== Task description ==
Your answer should be one number: how many lines below hold the word "screenshot".

== Supplied material ==

▼

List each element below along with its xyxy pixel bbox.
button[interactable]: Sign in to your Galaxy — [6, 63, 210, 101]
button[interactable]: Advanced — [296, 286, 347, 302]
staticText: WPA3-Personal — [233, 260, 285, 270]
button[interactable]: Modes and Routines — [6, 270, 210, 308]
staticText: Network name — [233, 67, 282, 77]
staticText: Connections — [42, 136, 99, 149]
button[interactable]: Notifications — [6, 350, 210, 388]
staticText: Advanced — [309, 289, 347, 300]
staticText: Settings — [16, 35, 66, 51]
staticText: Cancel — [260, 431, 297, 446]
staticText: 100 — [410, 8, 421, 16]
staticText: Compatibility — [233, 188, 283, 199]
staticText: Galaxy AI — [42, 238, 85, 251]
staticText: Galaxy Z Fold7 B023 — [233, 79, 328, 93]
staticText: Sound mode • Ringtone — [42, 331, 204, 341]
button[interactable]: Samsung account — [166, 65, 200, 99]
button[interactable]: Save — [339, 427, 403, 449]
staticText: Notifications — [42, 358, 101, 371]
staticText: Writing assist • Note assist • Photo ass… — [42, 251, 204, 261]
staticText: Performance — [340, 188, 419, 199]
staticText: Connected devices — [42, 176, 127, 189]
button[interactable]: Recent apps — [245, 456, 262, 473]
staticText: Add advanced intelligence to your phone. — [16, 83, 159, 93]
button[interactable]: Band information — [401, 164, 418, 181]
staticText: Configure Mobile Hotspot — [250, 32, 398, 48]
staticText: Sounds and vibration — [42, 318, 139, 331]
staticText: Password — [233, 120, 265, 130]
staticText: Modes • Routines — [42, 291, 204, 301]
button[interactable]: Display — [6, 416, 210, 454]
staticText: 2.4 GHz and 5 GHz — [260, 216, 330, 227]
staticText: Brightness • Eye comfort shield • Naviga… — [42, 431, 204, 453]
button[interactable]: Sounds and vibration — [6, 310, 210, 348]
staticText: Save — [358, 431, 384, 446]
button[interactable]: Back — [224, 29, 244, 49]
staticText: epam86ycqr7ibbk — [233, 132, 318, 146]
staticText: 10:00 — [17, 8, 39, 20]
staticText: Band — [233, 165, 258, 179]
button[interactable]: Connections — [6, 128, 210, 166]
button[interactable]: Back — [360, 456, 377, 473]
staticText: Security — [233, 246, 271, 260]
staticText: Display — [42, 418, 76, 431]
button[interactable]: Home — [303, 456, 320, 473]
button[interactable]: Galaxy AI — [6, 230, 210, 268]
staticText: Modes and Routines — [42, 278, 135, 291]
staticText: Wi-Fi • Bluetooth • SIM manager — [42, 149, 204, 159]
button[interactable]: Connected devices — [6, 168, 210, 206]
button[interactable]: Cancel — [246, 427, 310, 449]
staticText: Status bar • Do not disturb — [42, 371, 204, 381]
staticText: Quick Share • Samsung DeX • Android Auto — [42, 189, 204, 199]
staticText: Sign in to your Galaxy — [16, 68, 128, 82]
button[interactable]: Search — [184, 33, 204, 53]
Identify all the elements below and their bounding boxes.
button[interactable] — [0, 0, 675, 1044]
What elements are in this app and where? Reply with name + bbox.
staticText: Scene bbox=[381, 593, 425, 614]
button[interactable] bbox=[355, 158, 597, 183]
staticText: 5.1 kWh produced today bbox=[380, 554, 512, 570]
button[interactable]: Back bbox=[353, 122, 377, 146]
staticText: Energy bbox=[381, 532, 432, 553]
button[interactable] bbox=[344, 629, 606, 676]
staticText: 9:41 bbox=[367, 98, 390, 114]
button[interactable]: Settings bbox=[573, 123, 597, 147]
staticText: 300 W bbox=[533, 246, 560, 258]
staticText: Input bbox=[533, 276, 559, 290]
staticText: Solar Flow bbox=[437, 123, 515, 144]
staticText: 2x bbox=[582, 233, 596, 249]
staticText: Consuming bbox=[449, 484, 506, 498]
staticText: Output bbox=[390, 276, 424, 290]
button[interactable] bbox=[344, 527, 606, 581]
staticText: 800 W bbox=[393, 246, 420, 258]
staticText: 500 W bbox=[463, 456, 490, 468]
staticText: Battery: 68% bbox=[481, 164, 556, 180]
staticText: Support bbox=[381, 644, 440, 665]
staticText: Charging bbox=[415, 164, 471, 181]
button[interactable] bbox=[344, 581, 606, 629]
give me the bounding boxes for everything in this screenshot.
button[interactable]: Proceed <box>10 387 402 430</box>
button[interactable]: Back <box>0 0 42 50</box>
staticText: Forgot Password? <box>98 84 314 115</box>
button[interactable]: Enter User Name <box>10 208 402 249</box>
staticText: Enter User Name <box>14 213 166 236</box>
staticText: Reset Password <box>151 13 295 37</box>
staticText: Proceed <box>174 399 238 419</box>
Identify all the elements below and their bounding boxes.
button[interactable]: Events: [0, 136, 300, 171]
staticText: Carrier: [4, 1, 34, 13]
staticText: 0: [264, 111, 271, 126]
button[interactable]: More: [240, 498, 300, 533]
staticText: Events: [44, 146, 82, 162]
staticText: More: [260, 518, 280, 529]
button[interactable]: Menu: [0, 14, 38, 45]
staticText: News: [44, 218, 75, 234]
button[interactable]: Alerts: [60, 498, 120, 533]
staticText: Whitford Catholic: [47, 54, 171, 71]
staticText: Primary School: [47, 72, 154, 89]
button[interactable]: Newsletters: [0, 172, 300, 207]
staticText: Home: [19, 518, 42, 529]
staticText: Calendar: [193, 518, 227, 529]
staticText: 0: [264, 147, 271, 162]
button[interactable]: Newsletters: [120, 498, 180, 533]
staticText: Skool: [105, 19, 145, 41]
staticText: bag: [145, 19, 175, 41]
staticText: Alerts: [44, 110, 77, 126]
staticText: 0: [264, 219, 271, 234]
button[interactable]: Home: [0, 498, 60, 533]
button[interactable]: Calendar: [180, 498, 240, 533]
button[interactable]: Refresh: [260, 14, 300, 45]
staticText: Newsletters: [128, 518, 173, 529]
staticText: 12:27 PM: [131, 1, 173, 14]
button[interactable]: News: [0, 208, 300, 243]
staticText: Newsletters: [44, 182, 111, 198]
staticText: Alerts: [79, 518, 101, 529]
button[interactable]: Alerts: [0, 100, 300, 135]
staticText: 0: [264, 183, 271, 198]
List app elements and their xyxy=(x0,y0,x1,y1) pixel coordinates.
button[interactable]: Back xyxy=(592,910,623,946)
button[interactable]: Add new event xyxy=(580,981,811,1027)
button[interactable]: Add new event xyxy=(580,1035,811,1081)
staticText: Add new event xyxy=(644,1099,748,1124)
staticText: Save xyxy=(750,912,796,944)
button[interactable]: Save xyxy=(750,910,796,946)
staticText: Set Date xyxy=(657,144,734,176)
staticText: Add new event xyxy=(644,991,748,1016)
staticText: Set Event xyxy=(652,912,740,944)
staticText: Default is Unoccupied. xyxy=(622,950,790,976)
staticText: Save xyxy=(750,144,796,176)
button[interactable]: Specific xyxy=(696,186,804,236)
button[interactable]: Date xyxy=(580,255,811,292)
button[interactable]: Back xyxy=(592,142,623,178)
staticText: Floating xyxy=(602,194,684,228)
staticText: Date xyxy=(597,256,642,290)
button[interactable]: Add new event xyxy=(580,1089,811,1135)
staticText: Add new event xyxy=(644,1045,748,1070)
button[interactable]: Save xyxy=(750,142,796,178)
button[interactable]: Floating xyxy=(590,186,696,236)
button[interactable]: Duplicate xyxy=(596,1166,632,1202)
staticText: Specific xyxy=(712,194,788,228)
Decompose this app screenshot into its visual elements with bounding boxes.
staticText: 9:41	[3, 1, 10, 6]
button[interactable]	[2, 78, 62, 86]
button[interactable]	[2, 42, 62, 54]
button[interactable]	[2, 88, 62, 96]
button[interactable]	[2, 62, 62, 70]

▲

== Answer below ==
2